What you have to do – Across the data below, how many lines have the word "okazji" in them? Respond with the number alone.

Top of Records for the exercise

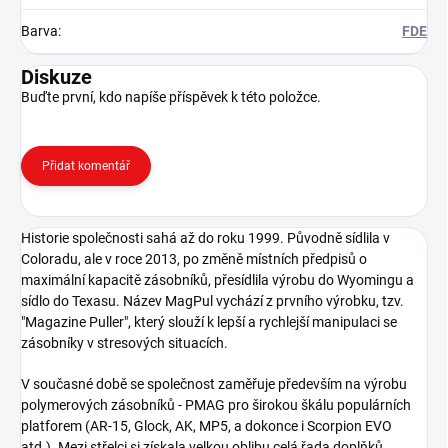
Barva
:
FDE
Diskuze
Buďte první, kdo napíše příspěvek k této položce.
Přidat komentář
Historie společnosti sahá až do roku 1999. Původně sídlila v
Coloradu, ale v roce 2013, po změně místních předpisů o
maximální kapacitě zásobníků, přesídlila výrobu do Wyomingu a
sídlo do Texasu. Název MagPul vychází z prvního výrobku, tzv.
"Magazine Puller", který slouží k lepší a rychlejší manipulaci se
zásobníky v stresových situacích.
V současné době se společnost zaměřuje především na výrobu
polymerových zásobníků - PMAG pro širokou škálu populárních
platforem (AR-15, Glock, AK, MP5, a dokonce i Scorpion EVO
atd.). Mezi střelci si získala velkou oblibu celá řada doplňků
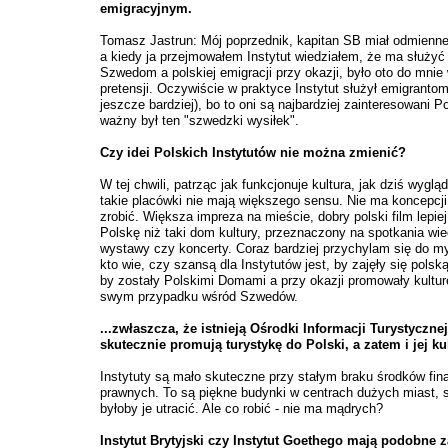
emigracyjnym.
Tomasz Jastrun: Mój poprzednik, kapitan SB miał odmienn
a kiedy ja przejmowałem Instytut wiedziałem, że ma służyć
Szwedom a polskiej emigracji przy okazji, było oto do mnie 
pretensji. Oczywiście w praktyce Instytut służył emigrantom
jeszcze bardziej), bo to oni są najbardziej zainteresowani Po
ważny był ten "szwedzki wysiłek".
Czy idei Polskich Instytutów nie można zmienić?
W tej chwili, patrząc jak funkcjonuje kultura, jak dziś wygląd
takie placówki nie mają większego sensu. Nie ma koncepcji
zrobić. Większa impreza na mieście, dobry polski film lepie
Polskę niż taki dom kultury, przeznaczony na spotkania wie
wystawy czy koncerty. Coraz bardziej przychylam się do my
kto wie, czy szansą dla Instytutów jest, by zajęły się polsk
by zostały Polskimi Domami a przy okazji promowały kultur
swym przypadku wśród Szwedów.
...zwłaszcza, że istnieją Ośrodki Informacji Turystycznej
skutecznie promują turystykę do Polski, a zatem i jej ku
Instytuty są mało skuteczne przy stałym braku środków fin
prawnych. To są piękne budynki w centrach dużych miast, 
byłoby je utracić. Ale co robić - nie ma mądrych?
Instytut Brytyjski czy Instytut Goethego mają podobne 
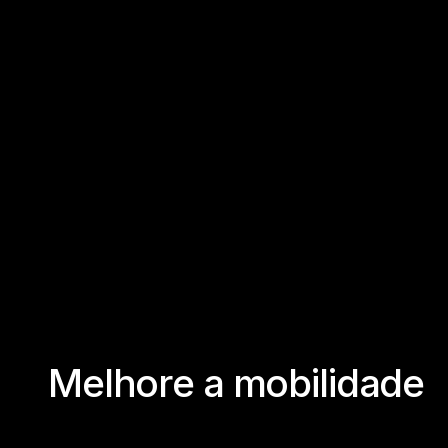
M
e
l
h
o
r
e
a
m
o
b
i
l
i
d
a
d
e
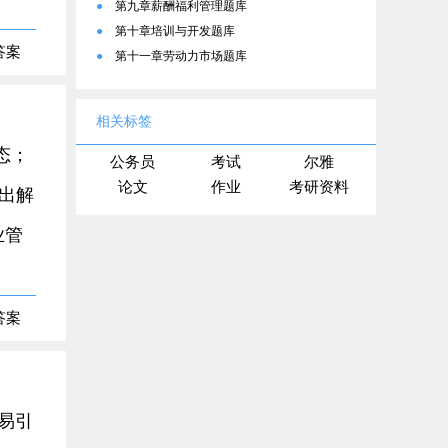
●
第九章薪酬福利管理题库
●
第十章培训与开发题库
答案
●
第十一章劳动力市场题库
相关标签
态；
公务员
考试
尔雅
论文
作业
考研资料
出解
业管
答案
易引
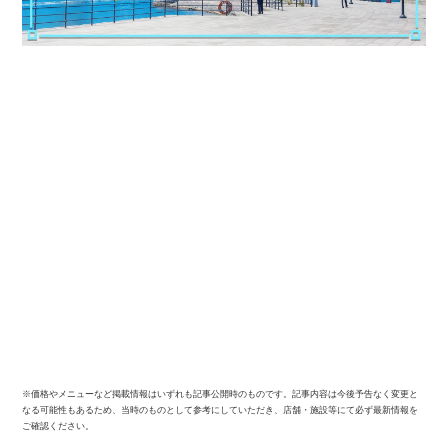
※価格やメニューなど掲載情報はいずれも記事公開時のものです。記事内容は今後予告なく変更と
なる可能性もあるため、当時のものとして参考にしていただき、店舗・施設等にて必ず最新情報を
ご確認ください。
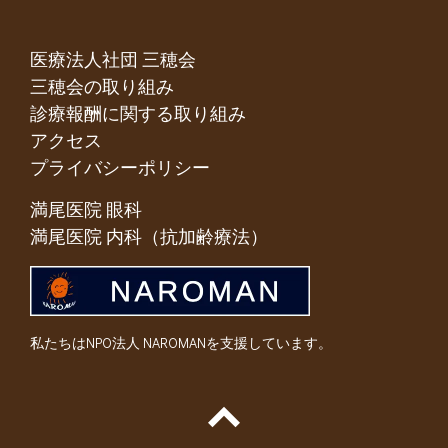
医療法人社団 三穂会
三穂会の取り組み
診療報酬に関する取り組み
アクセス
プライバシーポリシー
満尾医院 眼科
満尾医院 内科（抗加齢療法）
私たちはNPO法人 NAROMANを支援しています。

Bottom of Records for the exercise

Output for this task – 2